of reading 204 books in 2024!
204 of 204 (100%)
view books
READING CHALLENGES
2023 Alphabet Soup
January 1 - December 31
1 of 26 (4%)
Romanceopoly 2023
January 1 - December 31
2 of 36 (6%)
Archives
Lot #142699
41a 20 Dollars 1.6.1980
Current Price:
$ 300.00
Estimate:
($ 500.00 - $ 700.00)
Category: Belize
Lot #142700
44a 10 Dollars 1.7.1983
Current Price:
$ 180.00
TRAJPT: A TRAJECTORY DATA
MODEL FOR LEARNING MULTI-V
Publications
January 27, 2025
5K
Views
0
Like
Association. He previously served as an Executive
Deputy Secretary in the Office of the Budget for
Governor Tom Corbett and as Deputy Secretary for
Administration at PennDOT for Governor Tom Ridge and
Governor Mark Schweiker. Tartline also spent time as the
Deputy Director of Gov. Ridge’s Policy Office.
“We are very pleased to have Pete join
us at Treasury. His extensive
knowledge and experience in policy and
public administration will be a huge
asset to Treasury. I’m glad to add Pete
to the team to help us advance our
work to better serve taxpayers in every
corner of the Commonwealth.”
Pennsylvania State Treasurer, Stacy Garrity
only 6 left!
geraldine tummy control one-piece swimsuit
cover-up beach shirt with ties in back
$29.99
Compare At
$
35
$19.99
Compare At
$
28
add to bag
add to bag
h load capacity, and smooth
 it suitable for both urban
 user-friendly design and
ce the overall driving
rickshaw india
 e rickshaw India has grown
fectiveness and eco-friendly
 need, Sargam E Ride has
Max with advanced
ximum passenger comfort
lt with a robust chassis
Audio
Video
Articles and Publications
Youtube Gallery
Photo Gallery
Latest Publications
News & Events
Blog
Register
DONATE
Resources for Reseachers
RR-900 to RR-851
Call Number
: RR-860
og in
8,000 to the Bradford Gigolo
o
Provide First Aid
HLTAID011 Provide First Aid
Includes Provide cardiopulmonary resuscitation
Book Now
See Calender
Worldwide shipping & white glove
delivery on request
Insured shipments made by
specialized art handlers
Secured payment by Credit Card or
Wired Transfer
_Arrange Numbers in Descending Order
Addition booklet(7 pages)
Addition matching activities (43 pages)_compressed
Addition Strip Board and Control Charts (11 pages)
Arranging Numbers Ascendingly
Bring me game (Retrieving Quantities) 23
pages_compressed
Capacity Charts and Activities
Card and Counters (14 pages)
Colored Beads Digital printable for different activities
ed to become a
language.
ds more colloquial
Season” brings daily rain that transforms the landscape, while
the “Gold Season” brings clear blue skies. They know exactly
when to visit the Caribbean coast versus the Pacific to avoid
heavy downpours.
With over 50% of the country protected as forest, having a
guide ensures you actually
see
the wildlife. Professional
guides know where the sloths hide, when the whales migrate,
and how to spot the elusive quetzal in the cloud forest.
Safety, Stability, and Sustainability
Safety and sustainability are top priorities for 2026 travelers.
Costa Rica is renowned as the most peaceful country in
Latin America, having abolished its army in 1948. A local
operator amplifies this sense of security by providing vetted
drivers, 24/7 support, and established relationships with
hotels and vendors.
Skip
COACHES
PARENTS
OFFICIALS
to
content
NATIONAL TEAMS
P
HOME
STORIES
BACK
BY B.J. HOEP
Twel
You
====================
Task to carry out —
Set down each record above without changing a single word.

Answer to the exercise —
of reading 204 books in 2024!
204 of 204 (100%)
view books
READING CHALLENGES
2023 Alphabet Soup
January 1 - December 31
1 of 26 (4%)
Romanceopoly 2023
January 1 - December 31
2 of 36 (6%)
Archives
Lot #142699
41a 20 Dollars 1.6.1980
Current Price:
$ 300.00
Estimate:
($ 500.00 - $ 700.00)
Category: Belize
Lot #142700
44a 10 Dollars 1.7.1983
Current Price:
$ 180.00
TRAJPT: A TRAJECTORY DATA
MODEL FOR LEARNING MULTI-V
Publications
January 27, 2025
5K
Views
0
Like
Association. He previously served as an Executive
Deputy Secretary in the Office of the Budget for
Governor Tom Corbett and as Deputy Secretary for
Administration at PennDOT for Governor Tom Ridge and
Governor Mark Schweiker. Tartline also spent time as the
Deputy Director of Gov. Ridge’s Policy Office.
“We are very pleased to have Pete join
us at Treasury. His extensive
knowledge and experience in policy and
public administration will be a huge
asset to Treasury. I’m glad to add Pete
to the team to help us advance our
work to better serve taxpayers in every
corner of the Commonwealth.”
Pennsylvania State Treasurer, Stacy Garrity
only 6 left!
geraldine tummy control one-piece swimsuit
cover-up beach shirt with ties in back
$29.99
Compare At
$
35
$19.99
Compare At
$
28
add to bag
add to bag
h load capacity, and smooth
 it suitable for both urban
 user-friendly design and
ce the overall driving
rickshaw india
 e rickshaw India has grown
fectiveness and eco-friendly
 need, Sargam E Ride has
Max with advanced
ximum passenger comfort
lt with a robust chassis
Audio
Video
Articles and Publications
Youtube Gallery
Photo Gallery
Latest Publications
News & Events
Blog
Register
DONATE
Resources for Reseachers
RR-900 to RR-851
Call Number
: RR-860
og in
8,000 to the Bradford Gigolo
o
Provide First Aid
HLTAID011 Provide First Aid
Includes Provide cardiopulmonary resuscitation
Book Now
See Calender
Worldwide shipping & white glove
delivery on request
Insured shipments made by
specialized art handlers
Secured payment by Credit Card or
Wired Transfer
_Arrange Numbers in Descending Order
Addition booklet(7 pages)
Addition matching activities (43 pages)_compressed
Addition Strip Board and Control Charts (11 pages)
Arranging Numbers Ascendingly
Bring me game (Retrieving Quantities) 23
pages_compressed
Capacity Charts and Activities
Card and Counters (14 pages)
Colored Beads Digital printable for different activities
ed to become a
language.
ds more colloquial
Season” brings daily rain that transforms the landscape, while
the “Gold Season” brings clear blue skies. They know exactly
when to visit the Caribbean coast versus the Pacific to avoid
heavy downpours.
With over 50% of the country protected as forest, having a
guide ensures you actually
see
the wildlife. Professional
guides know where the sloths hide, when the whales migrate,
and how to spot the elusive quetzal in the cloud forest.
Safety, Stability, and Sustainability
Safety and sustainability are top priorities for 2026 travelers.
Costa Rica is renowned as the most peaceful country in
Latin America, having abolished its army in 1948. A local
operator amplifies this sense of security by providing vetted
drivers, 24/7 support, and established relationships with
hotels and vendors.
Skip
COACHES
PARENTS
OFFICIALS
to
content
NATIONAL TEAMS
P
HOME
STORIES
BACK
BY B.J. HOEP
Twel
You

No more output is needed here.